Last week, the National Labor Relations Board ruled that football players at Northwestern University could unionize. The ruling, while likely to be appealed, could eventually have a major impact on collegiate athletics across the country.
In many ways, these athletes have a valid argument. They certainly are responsible for a large chunk of revenue for their university and make sacrifices to offer their time and talents to their school’s athletics programs.
As the NCAA increasingly searches for ways to increase its profits, and college athletes are increasingly responsible for boosting the bottom line, college sports have begun to appear increasingly professional. And many of the restrictions that the NCAA imposes on college athletes, like those that got Johnny Manziel in trouble this past year, seem less and less relevant in the changing arena of big-time collegiate sports.
All obvious arguments support the Northwestern football team and others who advocate for unionization. But there is something valuable that could be lost in this process, however inevitable it might be. It seems that if the unionization does indeed happen, the idea of a student-athlete as we have known it is at risk of extinction.
The idea of the student-athlete has perhaps been on its way out of style for a long time now, but unionization might be the end of it once and for all. The concept is one that the NCAA purports, or at least in the recent past has purported, to champion. But with paychecks and unions on the horizon, it seems that the student and the athlete will be divorced for good.
This will be most true for those big-time conferences where football and basketball not only dominate campus life, but are also consequently responsible for a large amount of cash flow for the university. These are places where many athletes are already paid in the form of full or partial athletic scholarships, totaling hundreds of thousands of dollars in some cases, but unionization could up the ante even more.
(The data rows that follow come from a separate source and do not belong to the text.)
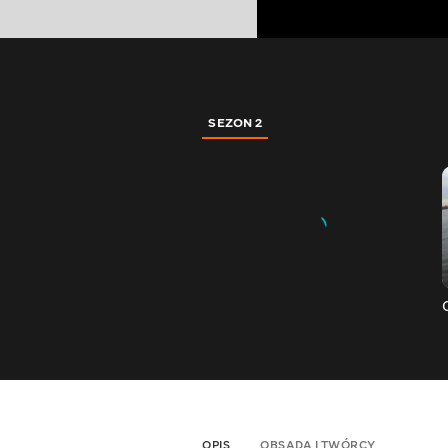
SEZON 2
OPIS
OBSADA I TWÓRCY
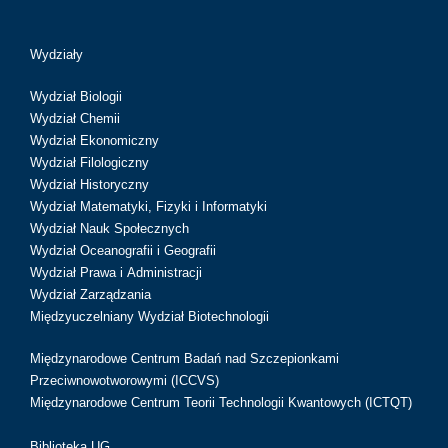
Wydziały
Wydział Biologii
Wydział Chemii
Wydział Ekonomiczny
Wydział Filologiczny
Wydział Historyczny
Wydział Matematyki, Fizyki i Informatyki
Wydział Nauk Społecznych
Wydział Oceanografii i Geografii
Wydział Prawa i Administracji
Wydział Zarządzania
Międzyuczelniany Wydział Biotechnologii
Międzynarodowe Centrum Badań nad Szczepionkami
Przeciwnowotworowymi (ICCVS)
Międzynarodowe Centrum Teorii Technologii Kwantowych (ICTQT)
Biblioteka UG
While this move to unionize might be inevitable, and the arguments in its favor abound, there is something sad about the direction in which college sports is moving. But hope can be found, perhaps, in the Ivy League.
Teams in the Ivy League compete in the NCAA’s Division I, although each university is limited in what they can offer to recruited athletes. Since early in its conception, the Ivy League has prohibited athletics-based merit scholarships and also requires its student-athletes to meet the academic requirements of the university.
The consequences of these policies are twofold. On the one hand, there has been a well-documented phenomenon of high attrition among Ivy League athletes. Without scholarship promises or similar commitments tying them to their sport, athletes are free to walk away at any time to pursue the other opportunities their university has to offer.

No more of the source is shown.